Pendergast richtete sich auf und blickte den schwindelerregenden Hang des Vulkans hoch: Es war so dunkel, dass man nichts erkennen konnte außer dem schwachen Flackern gedämpft orangenfarbenen Lichts um den wolkenverhangenen Gipfel.

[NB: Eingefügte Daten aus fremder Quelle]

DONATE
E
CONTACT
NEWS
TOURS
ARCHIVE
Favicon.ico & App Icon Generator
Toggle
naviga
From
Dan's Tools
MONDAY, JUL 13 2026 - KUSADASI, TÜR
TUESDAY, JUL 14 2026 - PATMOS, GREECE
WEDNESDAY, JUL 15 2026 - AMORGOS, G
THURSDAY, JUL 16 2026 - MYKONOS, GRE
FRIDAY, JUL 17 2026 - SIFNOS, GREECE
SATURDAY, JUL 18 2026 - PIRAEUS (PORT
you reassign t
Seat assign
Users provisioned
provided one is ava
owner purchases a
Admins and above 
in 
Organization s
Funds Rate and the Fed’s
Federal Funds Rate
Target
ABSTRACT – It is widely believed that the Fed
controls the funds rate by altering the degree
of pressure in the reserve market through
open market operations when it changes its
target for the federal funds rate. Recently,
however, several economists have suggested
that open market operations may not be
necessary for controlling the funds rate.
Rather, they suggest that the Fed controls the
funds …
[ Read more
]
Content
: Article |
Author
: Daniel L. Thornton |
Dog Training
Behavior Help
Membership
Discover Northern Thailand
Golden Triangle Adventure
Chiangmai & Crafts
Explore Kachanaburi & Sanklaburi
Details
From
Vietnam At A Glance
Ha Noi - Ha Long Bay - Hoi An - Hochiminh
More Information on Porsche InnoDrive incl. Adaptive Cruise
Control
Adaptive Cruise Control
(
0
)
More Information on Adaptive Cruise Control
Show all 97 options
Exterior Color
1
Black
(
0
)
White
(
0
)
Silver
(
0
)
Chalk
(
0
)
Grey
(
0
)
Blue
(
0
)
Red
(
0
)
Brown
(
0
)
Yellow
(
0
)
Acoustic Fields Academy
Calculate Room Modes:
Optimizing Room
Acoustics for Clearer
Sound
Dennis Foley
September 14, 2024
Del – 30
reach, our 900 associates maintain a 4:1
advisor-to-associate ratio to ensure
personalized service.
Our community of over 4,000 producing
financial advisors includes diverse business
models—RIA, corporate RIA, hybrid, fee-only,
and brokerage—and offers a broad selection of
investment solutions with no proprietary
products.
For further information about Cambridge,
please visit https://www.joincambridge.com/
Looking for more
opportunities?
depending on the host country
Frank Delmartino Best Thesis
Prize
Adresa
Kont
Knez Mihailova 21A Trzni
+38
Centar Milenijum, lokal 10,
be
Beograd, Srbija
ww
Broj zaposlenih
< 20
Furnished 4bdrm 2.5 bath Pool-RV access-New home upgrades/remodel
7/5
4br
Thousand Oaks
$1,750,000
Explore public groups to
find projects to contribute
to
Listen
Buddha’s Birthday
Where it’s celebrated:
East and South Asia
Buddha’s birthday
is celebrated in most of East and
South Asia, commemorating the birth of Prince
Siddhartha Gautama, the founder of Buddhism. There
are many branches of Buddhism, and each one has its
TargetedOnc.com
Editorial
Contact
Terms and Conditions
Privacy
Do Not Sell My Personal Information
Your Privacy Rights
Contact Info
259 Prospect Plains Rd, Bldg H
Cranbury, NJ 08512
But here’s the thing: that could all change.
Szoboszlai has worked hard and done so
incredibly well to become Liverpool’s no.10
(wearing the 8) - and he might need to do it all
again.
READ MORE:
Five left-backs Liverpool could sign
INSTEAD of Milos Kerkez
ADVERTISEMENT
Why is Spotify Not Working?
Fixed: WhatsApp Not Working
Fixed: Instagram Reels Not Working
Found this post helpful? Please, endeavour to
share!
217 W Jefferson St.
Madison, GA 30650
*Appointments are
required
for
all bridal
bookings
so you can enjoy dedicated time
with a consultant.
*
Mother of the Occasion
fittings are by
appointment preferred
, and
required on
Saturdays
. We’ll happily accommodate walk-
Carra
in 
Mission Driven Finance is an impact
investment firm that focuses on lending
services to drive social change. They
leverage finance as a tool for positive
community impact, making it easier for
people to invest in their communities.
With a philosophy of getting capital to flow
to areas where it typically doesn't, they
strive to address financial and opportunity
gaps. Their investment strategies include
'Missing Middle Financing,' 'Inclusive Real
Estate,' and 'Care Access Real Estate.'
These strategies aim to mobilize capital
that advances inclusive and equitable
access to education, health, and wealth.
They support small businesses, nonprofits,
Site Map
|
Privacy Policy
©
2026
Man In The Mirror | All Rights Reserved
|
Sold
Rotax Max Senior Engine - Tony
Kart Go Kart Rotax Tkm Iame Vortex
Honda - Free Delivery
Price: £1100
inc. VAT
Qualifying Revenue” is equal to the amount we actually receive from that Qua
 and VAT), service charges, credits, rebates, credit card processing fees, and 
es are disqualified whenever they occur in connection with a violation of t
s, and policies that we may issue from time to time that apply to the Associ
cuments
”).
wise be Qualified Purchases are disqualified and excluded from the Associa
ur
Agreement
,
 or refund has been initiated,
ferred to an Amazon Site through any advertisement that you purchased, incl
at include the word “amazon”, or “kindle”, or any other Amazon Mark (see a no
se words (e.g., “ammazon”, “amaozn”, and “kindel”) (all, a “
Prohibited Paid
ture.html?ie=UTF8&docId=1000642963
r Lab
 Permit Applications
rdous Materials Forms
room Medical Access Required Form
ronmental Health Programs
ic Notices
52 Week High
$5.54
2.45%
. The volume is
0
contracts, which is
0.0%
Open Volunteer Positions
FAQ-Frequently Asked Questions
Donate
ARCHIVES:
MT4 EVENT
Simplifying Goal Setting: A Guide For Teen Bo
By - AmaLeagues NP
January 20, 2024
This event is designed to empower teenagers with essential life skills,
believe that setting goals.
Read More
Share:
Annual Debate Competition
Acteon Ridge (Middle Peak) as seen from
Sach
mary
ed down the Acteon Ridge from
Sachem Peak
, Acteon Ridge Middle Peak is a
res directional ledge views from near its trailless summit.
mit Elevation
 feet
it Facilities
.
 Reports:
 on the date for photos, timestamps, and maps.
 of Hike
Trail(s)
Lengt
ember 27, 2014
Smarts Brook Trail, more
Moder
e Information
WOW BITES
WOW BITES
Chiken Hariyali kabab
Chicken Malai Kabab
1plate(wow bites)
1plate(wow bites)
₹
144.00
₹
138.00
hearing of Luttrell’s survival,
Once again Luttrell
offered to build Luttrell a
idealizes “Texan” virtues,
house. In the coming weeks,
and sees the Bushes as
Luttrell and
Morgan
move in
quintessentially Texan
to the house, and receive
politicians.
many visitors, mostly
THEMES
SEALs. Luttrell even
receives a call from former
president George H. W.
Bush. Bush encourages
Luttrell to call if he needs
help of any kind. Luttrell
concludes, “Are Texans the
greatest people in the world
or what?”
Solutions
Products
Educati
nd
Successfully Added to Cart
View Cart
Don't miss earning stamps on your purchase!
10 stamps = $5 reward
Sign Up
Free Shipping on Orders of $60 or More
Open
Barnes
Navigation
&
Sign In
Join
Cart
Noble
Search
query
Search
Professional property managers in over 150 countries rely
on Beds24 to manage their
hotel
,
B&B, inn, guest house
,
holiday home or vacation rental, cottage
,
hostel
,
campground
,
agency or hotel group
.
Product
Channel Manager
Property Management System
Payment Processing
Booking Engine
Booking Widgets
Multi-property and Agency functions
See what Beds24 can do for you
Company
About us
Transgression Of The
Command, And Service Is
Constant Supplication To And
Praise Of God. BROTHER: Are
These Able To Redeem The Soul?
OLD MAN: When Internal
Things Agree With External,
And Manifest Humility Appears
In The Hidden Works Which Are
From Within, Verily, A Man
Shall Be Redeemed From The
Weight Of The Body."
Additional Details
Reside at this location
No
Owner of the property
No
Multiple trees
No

»Dieser Weg hier«, rief er dem Polizisten zu. »Führt er bis nach oben?«

»Ja, Signore. Aber noch mal: Der Weg ist sehr gefährlich und nur für geübte Kletterer geeignet. Ich kann Ihnen versichern, die beiden sind nicht dort hinaufgegangen. Ich habe die Carabinieri auf Lipari angerufen, aber sie können erst morgen kommen. Und vielleicht nicht einmal dann, wegen des Wetters. Mehr kann ich nicht tun, abgesehen davon, in der Stadt zu suchen … wohin Ihre Nichte und der Professor bestimmt gegangen sind.«

»In der Stadt werden Sie sie nicht finden«, sagte Pendergast, drehte sich um und stieg den Pfad hinauf.

»Signore! Nehmen Sie nicht diesen Weg! Er führt zur Sciara del Fuoco!«

Aber die Worte des Mannes wurde vom Wind davongetragen, während sich Pendergast, so schnell er konnte, auf den Weg machte; in seiner Linken trug er die Taschenlampe, in der Rechten den Colt.